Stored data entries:
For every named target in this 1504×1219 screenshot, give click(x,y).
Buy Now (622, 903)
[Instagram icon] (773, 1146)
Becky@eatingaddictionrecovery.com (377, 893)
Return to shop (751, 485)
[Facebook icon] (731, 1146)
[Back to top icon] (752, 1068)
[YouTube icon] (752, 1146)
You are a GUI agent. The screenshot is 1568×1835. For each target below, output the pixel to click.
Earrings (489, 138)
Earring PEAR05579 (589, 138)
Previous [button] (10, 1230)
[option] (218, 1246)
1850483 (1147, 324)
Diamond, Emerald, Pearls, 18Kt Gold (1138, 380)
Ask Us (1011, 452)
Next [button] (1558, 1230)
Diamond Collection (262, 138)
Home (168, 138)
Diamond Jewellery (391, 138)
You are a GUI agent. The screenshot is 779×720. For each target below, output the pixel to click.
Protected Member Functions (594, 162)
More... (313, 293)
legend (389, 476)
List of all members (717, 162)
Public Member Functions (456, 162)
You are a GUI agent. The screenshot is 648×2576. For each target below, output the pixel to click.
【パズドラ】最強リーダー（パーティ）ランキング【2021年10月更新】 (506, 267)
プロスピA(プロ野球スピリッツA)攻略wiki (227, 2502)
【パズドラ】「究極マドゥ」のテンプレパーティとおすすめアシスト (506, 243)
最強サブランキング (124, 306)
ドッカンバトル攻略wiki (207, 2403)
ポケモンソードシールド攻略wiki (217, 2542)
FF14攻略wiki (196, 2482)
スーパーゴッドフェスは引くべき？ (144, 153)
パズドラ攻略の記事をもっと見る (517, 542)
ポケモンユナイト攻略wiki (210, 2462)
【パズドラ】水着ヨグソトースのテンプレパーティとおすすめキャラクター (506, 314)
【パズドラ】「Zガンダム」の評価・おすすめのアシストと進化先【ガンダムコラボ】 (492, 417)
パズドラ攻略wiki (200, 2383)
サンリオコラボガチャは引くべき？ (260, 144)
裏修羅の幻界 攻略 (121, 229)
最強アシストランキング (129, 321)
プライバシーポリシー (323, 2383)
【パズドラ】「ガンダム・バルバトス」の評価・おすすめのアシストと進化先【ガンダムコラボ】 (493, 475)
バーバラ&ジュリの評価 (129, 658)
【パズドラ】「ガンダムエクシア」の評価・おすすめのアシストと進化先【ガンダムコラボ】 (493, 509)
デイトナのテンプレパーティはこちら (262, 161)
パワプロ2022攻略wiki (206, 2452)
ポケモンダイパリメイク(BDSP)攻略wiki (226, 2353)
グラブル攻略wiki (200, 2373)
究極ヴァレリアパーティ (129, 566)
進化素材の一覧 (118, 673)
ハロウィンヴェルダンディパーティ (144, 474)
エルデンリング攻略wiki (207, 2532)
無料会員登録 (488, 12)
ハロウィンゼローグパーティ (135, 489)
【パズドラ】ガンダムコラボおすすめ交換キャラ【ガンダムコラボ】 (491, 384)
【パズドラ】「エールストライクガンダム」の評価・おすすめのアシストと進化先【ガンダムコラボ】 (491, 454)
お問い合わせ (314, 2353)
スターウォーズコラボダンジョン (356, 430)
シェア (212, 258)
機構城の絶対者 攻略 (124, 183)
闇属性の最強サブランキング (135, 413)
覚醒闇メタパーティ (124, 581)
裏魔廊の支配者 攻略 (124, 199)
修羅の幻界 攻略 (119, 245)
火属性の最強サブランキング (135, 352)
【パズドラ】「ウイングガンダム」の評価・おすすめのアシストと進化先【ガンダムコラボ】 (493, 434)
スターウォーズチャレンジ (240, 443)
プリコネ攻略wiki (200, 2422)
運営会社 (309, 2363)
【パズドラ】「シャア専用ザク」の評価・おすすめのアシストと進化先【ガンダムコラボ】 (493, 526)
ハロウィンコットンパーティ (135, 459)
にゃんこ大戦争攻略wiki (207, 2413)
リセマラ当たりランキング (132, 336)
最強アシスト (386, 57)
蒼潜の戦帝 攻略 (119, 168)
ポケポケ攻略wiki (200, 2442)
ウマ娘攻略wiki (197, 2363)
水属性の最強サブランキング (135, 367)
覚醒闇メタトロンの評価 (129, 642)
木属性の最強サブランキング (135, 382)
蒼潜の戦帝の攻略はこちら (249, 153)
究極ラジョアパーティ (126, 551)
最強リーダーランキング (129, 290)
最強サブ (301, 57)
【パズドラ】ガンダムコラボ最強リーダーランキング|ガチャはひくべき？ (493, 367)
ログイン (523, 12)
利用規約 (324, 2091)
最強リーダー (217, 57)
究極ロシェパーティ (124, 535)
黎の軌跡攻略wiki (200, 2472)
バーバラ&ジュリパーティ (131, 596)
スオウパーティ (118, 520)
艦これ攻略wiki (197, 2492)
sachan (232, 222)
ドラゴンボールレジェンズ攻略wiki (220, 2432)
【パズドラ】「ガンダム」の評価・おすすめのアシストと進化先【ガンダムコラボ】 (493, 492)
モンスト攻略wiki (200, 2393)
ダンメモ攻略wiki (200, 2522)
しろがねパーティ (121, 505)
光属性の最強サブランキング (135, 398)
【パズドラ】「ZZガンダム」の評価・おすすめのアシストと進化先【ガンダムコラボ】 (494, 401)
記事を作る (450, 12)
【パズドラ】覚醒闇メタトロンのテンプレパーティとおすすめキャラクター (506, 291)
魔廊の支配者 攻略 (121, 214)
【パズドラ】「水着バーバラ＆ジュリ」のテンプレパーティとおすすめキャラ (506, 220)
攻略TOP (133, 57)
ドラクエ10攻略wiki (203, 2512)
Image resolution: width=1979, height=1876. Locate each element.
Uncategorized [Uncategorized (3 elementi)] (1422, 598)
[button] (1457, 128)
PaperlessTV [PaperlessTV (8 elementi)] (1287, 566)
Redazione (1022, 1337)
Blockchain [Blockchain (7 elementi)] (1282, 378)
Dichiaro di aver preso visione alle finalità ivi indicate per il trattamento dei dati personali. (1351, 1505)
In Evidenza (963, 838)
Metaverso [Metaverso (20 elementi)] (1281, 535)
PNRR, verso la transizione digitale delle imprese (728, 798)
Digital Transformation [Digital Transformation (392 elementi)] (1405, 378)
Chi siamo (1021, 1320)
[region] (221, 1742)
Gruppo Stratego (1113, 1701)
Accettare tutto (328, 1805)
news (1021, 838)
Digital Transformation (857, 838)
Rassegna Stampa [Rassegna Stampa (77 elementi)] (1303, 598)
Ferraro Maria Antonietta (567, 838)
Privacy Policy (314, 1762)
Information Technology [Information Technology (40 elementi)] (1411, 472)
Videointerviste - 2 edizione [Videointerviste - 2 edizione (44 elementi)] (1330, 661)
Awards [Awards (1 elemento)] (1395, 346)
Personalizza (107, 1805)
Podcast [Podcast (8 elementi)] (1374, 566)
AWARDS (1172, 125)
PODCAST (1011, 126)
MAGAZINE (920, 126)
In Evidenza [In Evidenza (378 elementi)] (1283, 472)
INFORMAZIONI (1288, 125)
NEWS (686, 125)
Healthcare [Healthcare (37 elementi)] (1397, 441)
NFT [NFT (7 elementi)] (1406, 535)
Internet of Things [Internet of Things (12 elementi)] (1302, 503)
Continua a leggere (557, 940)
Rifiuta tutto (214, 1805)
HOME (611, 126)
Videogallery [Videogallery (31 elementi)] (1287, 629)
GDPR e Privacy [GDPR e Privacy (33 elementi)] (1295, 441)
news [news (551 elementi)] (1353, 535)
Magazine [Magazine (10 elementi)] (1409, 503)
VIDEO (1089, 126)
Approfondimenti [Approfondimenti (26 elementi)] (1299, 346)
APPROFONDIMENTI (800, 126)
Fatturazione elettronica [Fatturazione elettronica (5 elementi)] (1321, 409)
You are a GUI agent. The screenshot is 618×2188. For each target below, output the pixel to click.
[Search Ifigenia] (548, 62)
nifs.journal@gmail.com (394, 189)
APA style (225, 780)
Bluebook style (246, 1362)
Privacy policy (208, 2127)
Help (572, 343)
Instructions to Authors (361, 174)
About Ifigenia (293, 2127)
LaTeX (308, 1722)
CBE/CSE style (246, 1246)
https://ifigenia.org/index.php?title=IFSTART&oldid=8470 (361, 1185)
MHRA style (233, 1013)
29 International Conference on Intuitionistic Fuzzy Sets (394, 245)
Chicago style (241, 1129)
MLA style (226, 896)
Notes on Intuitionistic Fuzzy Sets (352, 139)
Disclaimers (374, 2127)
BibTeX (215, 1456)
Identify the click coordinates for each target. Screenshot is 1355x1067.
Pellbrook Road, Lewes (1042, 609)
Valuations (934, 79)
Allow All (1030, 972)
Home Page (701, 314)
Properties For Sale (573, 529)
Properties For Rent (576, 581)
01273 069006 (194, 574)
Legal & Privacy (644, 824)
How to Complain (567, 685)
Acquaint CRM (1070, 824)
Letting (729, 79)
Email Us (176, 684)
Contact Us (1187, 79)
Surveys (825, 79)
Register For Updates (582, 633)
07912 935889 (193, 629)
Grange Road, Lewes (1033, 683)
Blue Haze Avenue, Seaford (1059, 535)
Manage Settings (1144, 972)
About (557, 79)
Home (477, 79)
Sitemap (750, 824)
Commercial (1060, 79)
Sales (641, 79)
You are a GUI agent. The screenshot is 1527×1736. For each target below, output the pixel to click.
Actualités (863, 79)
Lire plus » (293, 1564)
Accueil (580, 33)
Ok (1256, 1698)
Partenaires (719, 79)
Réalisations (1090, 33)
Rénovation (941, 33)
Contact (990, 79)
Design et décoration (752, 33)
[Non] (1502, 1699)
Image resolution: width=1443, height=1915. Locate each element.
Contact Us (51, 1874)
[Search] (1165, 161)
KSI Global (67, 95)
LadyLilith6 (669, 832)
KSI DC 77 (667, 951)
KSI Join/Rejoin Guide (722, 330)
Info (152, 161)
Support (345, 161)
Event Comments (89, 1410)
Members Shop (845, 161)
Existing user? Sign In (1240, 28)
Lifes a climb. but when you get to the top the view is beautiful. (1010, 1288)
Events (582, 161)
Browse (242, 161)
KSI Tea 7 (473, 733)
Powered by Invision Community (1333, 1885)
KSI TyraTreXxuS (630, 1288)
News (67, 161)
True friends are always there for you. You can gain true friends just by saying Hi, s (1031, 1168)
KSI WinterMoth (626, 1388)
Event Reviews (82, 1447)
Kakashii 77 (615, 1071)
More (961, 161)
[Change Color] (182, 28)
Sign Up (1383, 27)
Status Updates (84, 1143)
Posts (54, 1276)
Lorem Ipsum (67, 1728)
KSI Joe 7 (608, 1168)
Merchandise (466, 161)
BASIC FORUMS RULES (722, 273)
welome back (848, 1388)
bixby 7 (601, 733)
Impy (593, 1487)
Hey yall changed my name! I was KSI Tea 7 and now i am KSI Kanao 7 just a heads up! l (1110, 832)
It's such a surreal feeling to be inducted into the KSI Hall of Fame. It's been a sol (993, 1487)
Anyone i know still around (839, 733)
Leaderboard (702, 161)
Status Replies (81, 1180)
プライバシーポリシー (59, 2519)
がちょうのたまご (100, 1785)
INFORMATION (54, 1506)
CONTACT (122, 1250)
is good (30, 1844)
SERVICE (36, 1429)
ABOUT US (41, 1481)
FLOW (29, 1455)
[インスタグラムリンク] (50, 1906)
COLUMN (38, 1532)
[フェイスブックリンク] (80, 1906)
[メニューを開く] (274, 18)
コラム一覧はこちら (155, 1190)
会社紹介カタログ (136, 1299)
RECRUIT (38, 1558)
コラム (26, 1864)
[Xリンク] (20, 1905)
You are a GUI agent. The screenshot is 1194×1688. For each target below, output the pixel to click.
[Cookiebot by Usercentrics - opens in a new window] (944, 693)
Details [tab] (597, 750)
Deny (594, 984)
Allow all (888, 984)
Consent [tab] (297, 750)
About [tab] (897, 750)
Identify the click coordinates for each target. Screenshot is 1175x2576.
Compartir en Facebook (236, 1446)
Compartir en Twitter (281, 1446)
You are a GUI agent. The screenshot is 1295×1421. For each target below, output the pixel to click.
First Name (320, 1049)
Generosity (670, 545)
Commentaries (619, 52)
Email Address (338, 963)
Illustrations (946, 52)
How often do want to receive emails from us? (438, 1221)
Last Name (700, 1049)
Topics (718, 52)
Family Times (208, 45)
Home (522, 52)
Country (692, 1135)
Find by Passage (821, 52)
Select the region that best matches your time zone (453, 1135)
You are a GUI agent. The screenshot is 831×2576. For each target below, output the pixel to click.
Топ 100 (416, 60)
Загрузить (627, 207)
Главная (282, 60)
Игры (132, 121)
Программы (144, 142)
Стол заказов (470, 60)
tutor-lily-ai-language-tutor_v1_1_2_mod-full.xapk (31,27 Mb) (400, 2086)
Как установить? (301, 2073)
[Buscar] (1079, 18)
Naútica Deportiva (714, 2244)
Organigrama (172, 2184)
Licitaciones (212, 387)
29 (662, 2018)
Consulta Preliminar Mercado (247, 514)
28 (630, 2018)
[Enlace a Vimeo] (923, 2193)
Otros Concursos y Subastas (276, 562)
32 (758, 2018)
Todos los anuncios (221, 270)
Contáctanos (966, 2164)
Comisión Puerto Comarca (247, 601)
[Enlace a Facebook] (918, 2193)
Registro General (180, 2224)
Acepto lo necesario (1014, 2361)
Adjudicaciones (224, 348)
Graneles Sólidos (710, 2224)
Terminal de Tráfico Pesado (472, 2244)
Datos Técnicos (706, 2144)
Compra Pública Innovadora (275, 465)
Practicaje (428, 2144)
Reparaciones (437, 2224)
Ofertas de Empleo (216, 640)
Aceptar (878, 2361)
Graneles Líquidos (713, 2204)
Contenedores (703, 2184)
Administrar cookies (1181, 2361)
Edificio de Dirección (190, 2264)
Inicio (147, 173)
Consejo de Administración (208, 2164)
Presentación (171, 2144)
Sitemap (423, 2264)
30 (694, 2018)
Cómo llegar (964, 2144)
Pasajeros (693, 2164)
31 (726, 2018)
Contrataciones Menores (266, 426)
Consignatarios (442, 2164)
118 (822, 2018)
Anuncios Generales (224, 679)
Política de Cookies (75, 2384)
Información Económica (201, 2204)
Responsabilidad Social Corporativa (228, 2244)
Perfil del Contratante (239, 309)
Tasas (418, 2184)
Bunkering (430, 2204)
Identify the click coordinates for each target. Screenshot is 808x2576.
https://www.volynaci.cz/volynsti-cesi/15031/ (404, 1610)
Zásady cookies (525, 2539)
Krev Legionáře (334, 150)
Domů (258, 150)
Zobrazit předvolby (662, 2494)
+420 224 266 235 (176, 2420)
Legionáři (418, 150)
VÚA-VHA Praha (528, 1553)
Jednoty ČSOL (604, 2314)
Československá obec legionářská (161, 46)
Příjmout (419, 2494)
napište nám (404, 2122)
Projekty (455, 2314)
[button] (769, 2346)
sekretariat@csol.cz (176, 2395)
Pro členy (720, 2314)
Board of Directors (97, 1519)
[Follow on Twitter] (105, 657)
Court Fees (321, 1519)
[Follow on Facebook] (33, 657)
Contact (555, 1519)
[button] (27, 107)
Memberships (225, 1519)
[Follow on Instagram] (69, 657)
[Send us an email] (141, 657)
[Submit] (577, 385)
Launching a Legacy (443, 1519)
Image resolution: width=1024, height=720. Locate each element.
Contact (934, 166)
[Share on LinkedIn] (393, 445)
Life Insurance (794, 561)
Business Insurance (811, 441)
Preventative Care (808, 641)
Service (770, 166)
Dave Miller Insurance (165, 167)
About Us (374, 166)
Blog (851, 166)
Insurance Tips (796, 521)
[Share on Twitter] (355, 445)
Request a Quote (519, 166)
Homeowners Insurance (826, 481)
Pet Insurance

Problem => Above are some lines. Repeat exactly, and only, those from the line that has "Becky@eatingaddictionrecovery.com (377, 893)" through the line that has "スターウォーズコラボダンジョン (356, 430)".

Response =>
Becky@eatingaddictionrecovery.com (377, 893)
Return to shop (751, 485)
[Facebook icon] (731, 1146)
[Back to top icon] (752, 1068)
[YouTube icon] (752, 1146)
You are a GUI agent. The screenshot is 1568×1835. For each target below, output the pixel to click.
Earrings (489, 138)
Earring PEAR05579 (589, 138)
Previous [button] (10, 1230)
[option] (218, 1246)
1850483 (1147, 324)
Diamond, Emerald, Pearls, 18Kt Gold (1138, 380)
Ask Us (1011, 452)
Next [button] (1558, 1230)
Diamond Collection (262, 138)
Home (168, 138)
Diamond Jewellery (391, 138)
You are a GUI agent. The screenshot is 779×720. For each target below, output the pixel to click.
Protected Member Functions (594, 162)
More... (313, 293)
legend (389, 476)
List of all members (717, 162)
Public Member Functions (456, 162)
You are a GUI agent. The screenshot is 648×2576. For each target below, output the pixel to click.
【パズドラ】最強リーダー（パーティ）ランキング【2021年10月更新】 (506, 267)
プロスピA(プロ野球スピリッツA)攻略wiki (227, 2502)
【パズドラ】「究極マドゥ」のテンプレパーティとおすすめアシスト (506, 243)
最強サブランキング (124, 306)
ドッカンバトル攻略wiki (207, 2403)
ポケモンソードシールド攻略wiki (217, 2542)
FF14攻略wiki (196, 2482)
スーパーゴッドフェスは引くべき？ (144, 153)
パズドラ攻略の記事をもっと見る (517, 542)
ポケモンユナイト攻略wiki (210, 2462)
【パズドラ】水着ヨグソトースのテンプレパーティとおすすめキャラクター (506, 314)
【パズドラ】「Zガンダム」の評価・おすすめのアシストと進化先【ガンダムコラボ】 (492, 417)
パズドラ攻略wiki (200, 2383)
サンリオコラボガチャは引くべき？ (260, 144)
裏修羅の幻界 攻略 (121, 229)
最強アシストランキング (129, 321)
プライバシーポリシー (323, 2383)
【パズドラ】「ガンダム・バルバトス」の評価・おすすめのアシストと進化先【ガンダムコラボ】 (493, 475)
バーバラ&ジュリの評価 (129, 658)
【パズドラ】「ガンダムエクシア」の評価・おすすめのアシストと進化先【ガンダムコラボ】 (493, 509)
デイトナのテンプレパーティはこちら (262, 161)
パワプロ2022攻略wiki (206, 2452)
ポケモンダイパリメイク(BDSP)攻略wiki (226, 2353)
グラブル攻略wiki (200, 2373)
究極ヴァレリアパーティ (129, 566)
進化素材の一覧 (118, 673)
ハロウィンヴェルダンディパーティ (144, 474)
エルデンリング攻略wiki (207, 2532)
無料会員登録 (488, 12)
ハロウィンゼローグパーティ (135, 489)
【パズドラ】ガンダムコラボおすすめ交換キャラ【ガンダムコラボ】 (491, 384)
【パズドラ】「エールストライクガンダム」の評価・おすすめのアシストと進化先【ガンダムコラボ】 (491, 454)
お問い合わせ (314, 2353)
スターウォーズコラボダンジョン (356, 430)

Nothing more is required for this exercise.